I also tweak the overloaded operator function as follows:
CVector CVector::operator+ (CVector param) {
CVector temp;
*temp.x = *x + *param.x;
*temp.y = *y + *param.y;
return (temp);
}
For the original code, where the class has simple integer variables the return by value of the entire class completes successfully.
However, after I change the variables to int pointers, the return by value of the class does not complete successfully as the integer variables are no longer intact.
I assume the deconstructor is being called when the temporary CVector goes out of scope and deletes these member integer pointers, but the class itself is still returned by value.
I'd like to be able to return by value the CVector with the memory allocated to its member variables intact, whilst ensuring the temporary CVector is correctly deleted when it goes out of scope.
Is there any way this can be done?
Many thanks!
The problem is that you are not following the rule of the three, which basically boils down to: *if you manage resources, then you should provide copy constructor, assignment operator and destructor for your class*.
Assuming that on construction you are allocating memory for the pointers, the problem is that the implicit copy constructor is shallow, and will copy the pointers, but you probably want a deep copy. In the few cases where you do not want a deep copy, control of the manage shared resource becomes more complicated, and I would use a shared_ptr rather than trying to do it manually.
You need to provide a copy constructor for CVector to make copies of the allocated memory. Otherwise, when you return by value, the pointer values will simply be copied and then the temp object is destructed, deallocating the ints. The returned copy now points to invalid memory.
CVector( const CVector& other )
: x ( new int(other.x) )
, y ( new int(other.y) )
{}
Note that it is bad idea to be using raw pointers in your class, especially more than one. If the allocation of y fails above and new throws you've got a memory leak (because x is left dangling). You could've allocated within the constructor itself, instead of the initializer list, either within a try-catch, or using the std::nothrow version of new, then check for nullptr. But it makes the code very verbose and error prone.
The best solution is to use some smart pointer class such as std::unique_ptr to hold pointers. If you were to use std::shared_ptr to hold those pointers, you can even share the ints between copies of the class.
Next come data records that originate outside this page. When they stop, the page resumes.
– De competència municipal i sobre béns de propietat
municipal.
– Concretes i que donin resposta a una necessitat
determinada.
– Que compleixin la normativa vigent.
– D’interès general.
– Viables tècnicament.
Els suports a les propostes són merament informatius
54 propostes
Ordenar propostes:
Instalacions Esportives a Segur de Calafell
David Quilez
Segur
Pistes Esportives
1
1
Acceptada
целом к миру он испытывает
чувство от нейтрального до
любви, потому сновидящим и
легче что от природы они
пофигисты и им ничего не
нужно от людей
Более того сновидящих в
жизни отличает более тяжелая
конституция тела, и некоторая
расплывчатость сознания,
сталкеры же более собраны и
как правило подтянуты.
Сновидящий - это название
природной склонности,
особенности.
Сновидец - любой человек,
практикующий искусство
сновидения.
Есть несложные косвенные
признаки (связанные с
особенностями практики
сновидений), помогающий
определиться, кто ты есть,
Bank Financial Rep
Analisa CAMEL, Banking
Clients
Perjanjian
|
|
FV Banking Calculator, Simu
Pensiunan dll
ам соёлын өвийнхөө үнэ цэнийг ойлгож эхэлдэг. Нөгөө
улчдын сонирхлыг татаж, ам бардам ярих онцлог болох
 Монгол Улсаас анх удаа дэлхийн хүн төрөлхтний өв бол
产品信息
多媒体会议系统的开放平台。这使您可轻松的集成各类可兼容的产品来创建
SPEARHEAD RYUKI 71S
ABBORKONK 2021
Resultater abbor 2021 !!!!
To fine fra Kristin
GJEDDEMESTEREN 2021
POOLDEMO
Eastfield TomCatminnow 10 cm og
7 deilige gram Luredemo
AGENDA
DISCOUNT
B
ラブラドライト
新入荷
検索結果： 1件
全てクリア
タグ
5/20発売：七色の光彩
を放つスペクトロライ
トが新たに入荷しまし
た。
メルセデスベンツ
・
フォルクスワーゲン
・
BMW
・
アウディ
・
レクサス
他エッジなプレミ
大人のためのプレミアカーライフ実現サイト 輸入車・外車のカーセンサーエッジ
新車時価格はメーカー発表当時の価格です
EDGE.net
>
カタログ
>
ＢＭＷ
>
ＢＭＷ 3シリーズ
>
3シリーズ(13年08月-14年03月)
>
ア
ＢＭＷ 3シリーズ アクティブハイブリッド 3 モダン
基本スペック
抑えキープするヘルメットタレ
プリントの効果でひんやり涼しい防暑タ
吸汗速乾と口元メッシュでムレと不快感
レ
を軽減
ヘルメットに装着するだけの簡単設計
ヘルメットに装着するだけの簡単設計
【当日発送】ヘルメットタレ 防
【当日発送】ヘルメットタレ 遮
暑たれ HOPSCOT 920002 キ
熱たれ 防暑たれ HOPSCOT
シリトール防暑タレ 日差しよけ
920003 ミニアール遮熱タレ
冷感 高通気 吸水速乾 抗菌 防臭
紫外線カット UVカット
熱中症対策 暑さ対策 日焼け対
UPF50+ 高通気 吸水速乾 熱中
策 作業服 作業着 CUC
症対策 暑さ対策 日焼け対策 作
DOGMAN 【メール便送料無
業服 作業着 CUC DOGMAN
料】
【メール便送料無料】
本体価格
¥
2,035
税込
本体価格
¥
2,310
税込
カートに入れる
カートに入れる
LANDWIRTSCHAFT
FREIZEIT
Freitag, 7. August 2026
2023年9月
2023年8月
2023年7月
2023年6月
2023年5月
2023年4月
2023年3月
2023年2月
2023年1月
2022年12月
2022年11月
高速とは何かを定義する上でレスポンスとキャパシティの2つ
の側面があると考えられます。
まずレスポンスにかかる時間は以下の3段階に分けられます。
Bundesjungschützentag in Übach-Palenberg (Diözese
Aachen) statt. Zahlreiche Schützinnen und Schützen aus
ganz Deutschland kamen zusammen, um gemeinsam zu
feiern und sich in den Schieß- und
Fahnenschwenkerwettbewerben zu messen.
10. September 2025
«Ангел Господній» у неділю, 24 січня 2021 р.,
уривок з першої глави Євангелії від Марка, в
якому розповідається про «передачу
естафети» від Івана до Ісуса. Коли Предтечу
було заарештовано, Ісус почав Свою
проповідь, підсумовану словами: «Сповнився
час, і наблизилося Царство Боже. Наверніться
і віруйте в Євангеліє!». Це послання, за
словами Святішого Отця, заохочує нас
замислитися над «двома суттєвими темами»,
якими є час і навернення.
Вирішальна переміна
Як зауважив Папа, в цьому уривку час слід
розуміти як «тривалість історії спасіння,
The return-by-value causes the returned, temp object to be copied to another object, a temporary "return object". After temp is copied, it is destructed, deallocating your ints. The easiest way to handle this is to use a reference-counted pointer such as tr1::shared_ptr<>. It will keep the memory allocated until the last reference to it is dropped, then it will deallocate.
There are few problems in the given code.
(1) You should allocate proper memory to *x and *y inside the constructor; otherwise accessing them is undefined behavior.
CVector () : x(new int), y(new int) {}
Also make sure that to have copy constructor and operator = where you delete x and delete y before reallocating them; otherwise it will lead to hazards.
(2) delete them in destructor
~CVector () { delete x; delete y; }
(3) Pass argument to operator + by const reference to avoid unnecessary copying.
CVector CVector::operator+ (const CVector ¶m)
{
// code
}
Since you are learning with playing around with pointers, I will not comment on the design perspective of your class, like if they should be pointer or variables or containers and so on.